E-commerce : le métier a changé Publié le 27/03/2014 1 commentaire

L'analyse du contexte

La toute première fois que j'ai ouvert une e-boutique sur Internet, c'était en 2008. Je venais de passer près d'une dizaine d'années à travailler dans le secteur du tertiaire et j'étais arrivée à la conclusion que le salariat n'était pas fait pour moi.
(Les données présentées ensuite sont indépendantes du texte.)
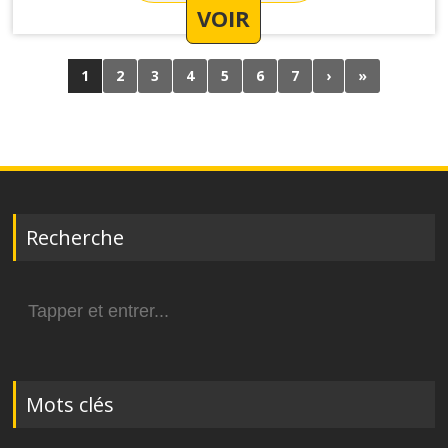
VOIR
1
2
3
4
5
6
7
›
»
Recherche
Search
for:
Mots clés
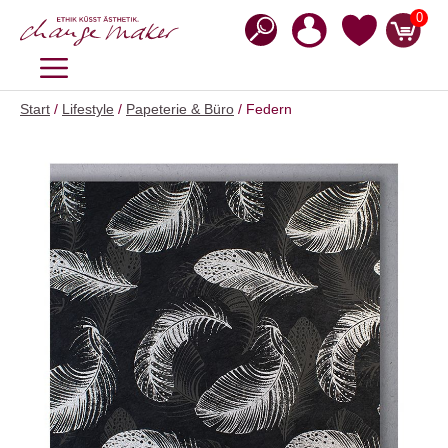
Zum
0
Inhalt
springen
MENÜ
Start
/
Lifestyle
/
Papeterie & Büro
/ Federn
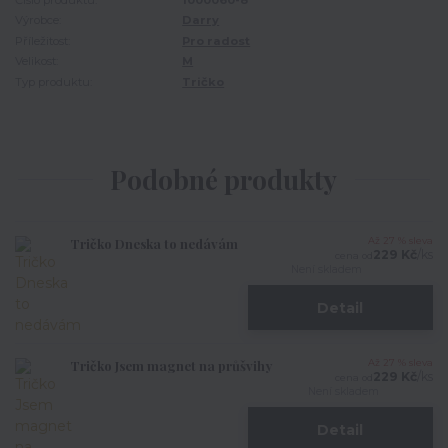
Číslo produktu:
1000060-8
Výrobce:
Darry
Příležitost:
Pro radost
Velikost:
M
Typ produktu:
Tričko
Podobné produkty
Tričko Dneska to nedávám
Až 27 % sleva
229 Kč
/
ks
cena od
Není skladem
Detail
Tričko Jsem magnet na průšvihy
Až 27 % sleva
229 Kč
/
ks
cena od
Není skladem
Detail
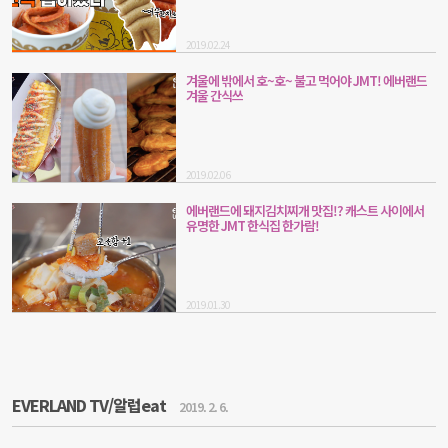
2019.02.24
겨울에 밖에서 호~호~ 불고 먹어야 JMT! 에버랜드
겨울 간식쓰
2019.02.06
에버랜드에 돼지김치찌개 맛집!? 캐스트 사이에서
유명한 JMT 한식집 한가람!
2019.01.30
EVERLAND TV/알럽eat
2019. 2. 6.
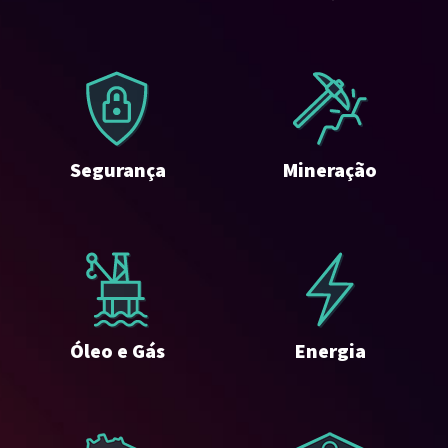
Segurança
Mineração
Óleo e Gás
Energia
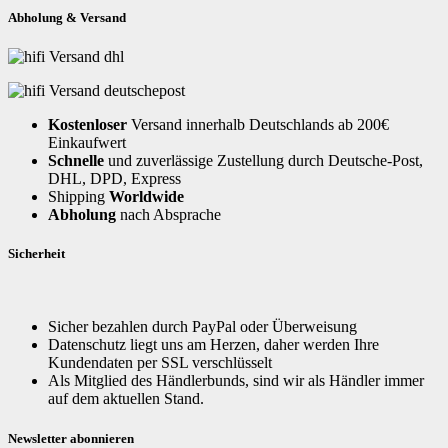
Abholung & Versand
Kostenloser
Versand innerhalb Deutschlands ab 200€
Einkaufwert
Schnelle
und zuverlässige Zustellung durch Deutsche-Post,
DHL, DPD, Express
Shipping
Worldwide
Abholung
nach Absprache
Sicherheit
Sicher bezahlen durch PayPal oder Überweisung
Datenschutz liegt uns am Herzen, daher werden Ihre
Kundendaten per SSL verschlüsselt
Als Mitglied des Händlerbunds, sind wir als Händler immer
auf dem aktuellen Stand.
Newsletter abonnieren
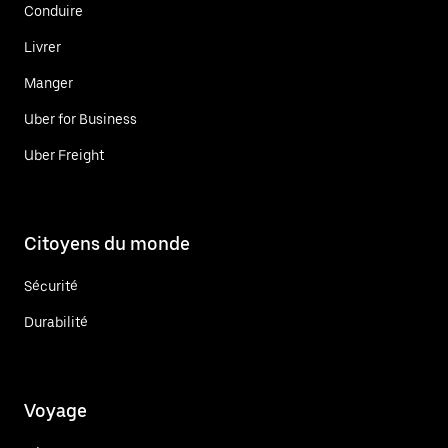
Conduire
Livrer
Manger
Uber for Business
Uber Freight
Citoyens du monde
Sécurité
Durabilité
Voyage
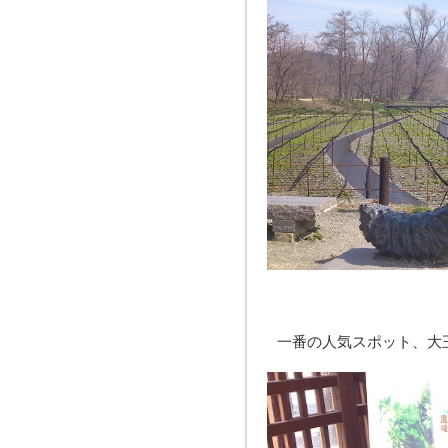
一番の人気スポット、大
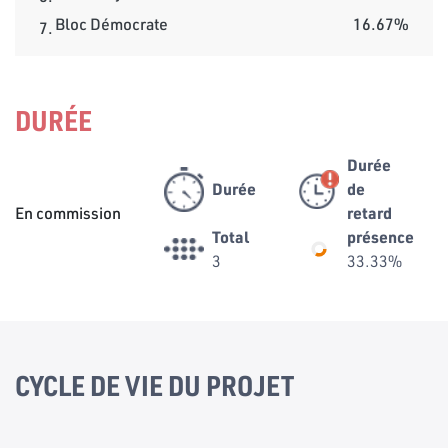
Bloc Démocrate
16.67%
7.
DURÉE
Durée
Durée
de
En commission
retard
Total
présence
3
33.33%
CYCLE DE VIE DU PROJET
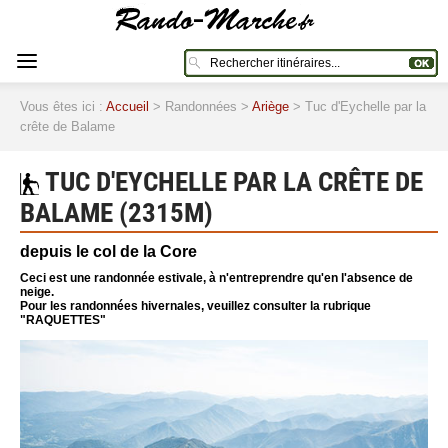
Vous êtes ici :
Accueil
> Randonnées >
Ariège
> Tuc d'Eychelle par la
crête de Balame
TUC D'EYCHELLE PAR LA CRÊTE DE
BALAME (2315M)
depuis le col de la Core
Ceci est une randonnée estivale, à n'entreprendre qu'en l'absence de
neige.
Pour les randonnées hivernales, veuillez consulter la rubrique
"RAQUETTES"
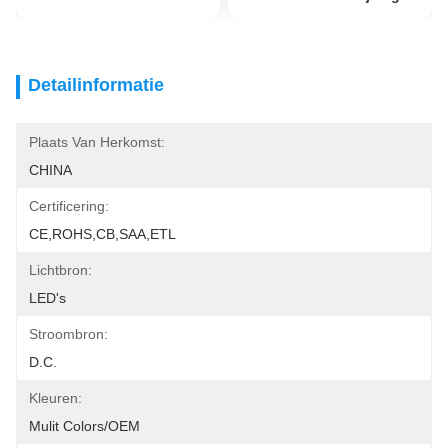
Detailinformatie
Plaats Van Herkomst:
CHINA
Certificering:
CE,ROHS,CB,SAA,ETL
Lichtbron:
LED's
Stroombron:
D.C.
Kleuren:
Mulit Colors/OEM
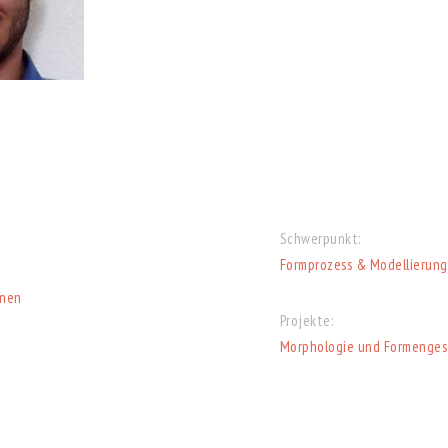
Schwerpunkt:
Formprozess & Modellierung
nnen
Projekte:
Morphologie und Formenges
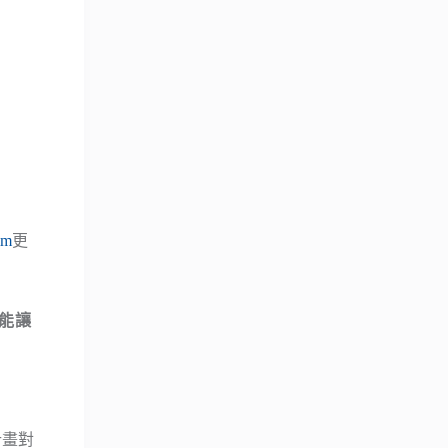
im
更
m是能讓
計畫對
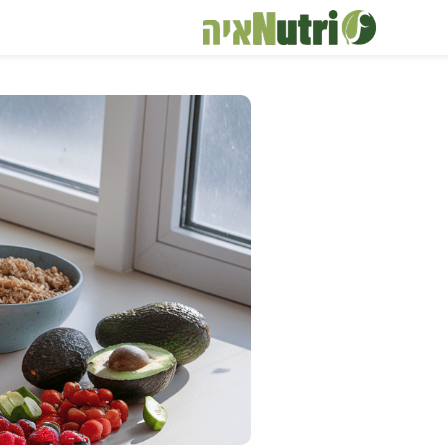
דלג
תוכן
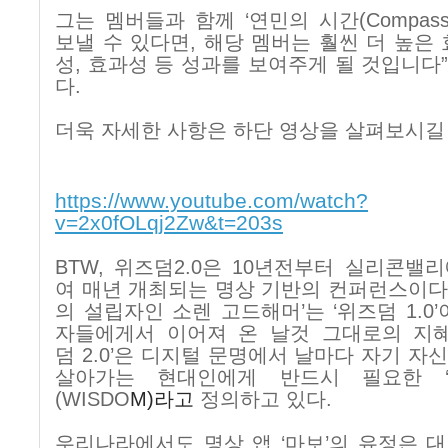
그는 멤버들과 함께 ‘연민의 시간
(Compass
보낼 수 있다면
,
해당 멤버는 훨씬 더 높은
성
,
효과성 등 성과를 보여주게 될 것입니다
다
.
더욱 자세한 사항은 하단 영상을 살펴보시길
https://www.youtube.com/watch?
v=2x0fOLqj2Zw&t=203s
BTW,
위즈덤
2.0
은
10
년전부터 실리콘밸리
여 매년 개최되는 명상 기반의 컨퍼런스이다
의 설립자인 소렌 고드해머
’
는 ‘위즈덤
1.0
자들에게서 이어져 온 날것 그대로의 지
덤
2.0
’은 디지털 문명에서 날마다 자기 자
살아가는 현대인에게 반드시 필요한 ‘
(WISDO
M
)
라고
정의하고 있다
.
우리나라에서도 명상 앱
‘
마보
’
의 유정은 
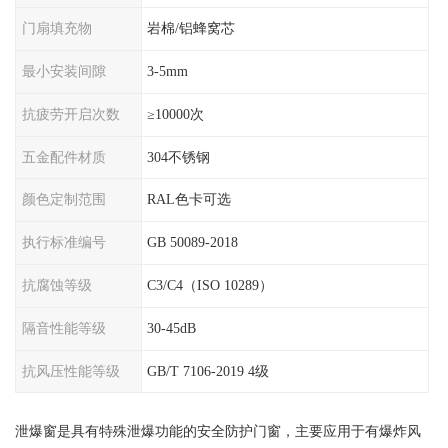
门扇填充物
岩棉/铝蜂窝芯
最小安装间隙
3-5mm
抗疲劳开启次数
≥10000次
五金配件材质
304不锈钢
颜色定制范围
RAL色卡可选
执行标准编号
GB 50089-2018
抗腐蚀等级
C3/C4（ISO 10289）
隔音性能等级
30-45dB
抗风压性能等级
GB/T 7106-2019 4级
泄爆窗是具有特殊泄爆功能的安全防护门窗，主要应用于有爆炸风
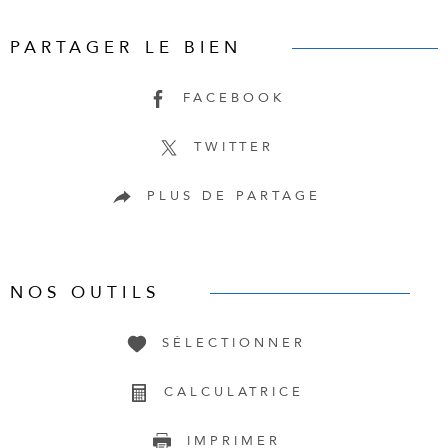
PARTAGER LE BIEN
FACEBOOK
TWITTER
PLUS DE PARTAGE
NOS OUTILS
SÉLECTIONNER
CALCULATRICE
IMPRIMER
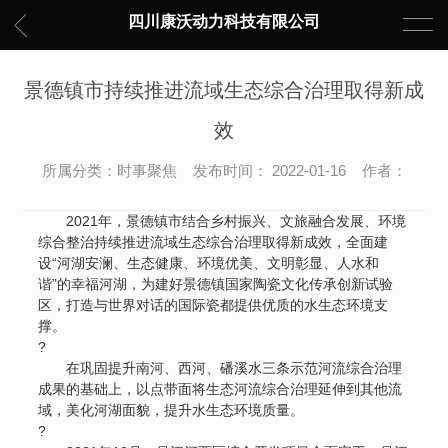
四川康沃动力科技有限公司
景德镇市持续推进流域生态综合治理取得新成
效
所属分类：时事聚焦 发布时间： 2022-01-16 作者：
2021年，景德镇市结合乡村振兴、文旅融合发展、环境
综合整治持续推进流域生态综合治理取得新成效，全面建
设“河湖安澜、生态健康、环境优美、文明彰显、人水和
谐”的幸福河湖，为建好景德镇国家陶瓷文化传承创新试验
区，打造与世界对话的国际瓷都提供优质的水生态环境支
撑。
?
在巩固提升南河、西河、磻溪水三条示范河流综合治理
成果的基础上，以点带面将生态河流综合治理延伸到其他流
域，美化河湖面貌，提升水生态环境质量。
?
J'ai réalisé cette toute première boutique en ligne avec mes petites mains, à l'aide d'une solution open source. Mon e-shop s'appelait MyTikkashop et réunissait déjà le concept de base d'Elisa Fair, à savoir des accessoires fait-main, pratiques et tendance pour tous les appareils électroniques.

A l'époque, en 2008, la mode était encore aux netbooks, ces ordinateurs de très petite taille qui étaient également bon marché. J'en avais un à la maison et je ne parvenais pas à trouver de jolies pochettes pour le transporter. C'est comme ça que ma boutique est née, en fabriquant moi-même les accessoires que j'aurais voulu pouvoir acheter.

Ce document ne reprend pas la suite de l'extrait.